(Dataset entries)
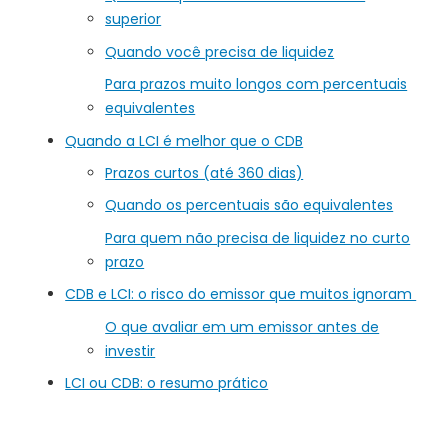
superior
Quando você precisa de liquidez
Para prazos muito longos com percentuais
equivalentes
Quando a LCI é melhor que o CDB
Prazos curtos (até 360 dias)
Quando os percentuais são equivalentes
Para quem não precisa de liquidez no curto
prazo
CDB e LCI: o risco do emissor que muitos ignoram
O que avaliar em um emissor antes de
investir
LCI ou CDB: o resumo prático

## REQUIRED WORK
Retype all of the entries exactly as written, leaving out any images.

## REPLY TO THE EXERCISE
superior
Quando você precisa de liquidez
Para prazos muito longos com percentuais
equivalentes
Quando a LCI é melhor que o CDB
Prazos curtos (até 360 dias)
Quando os percentuais são equivalentes
Para quem não precisa de liquidez no curto
prazo
CDB e LCI: o risco do emissor que muitos ignoram
O que avaliar em um emissor antes de
investir
LCI ou CDB: o resumo prático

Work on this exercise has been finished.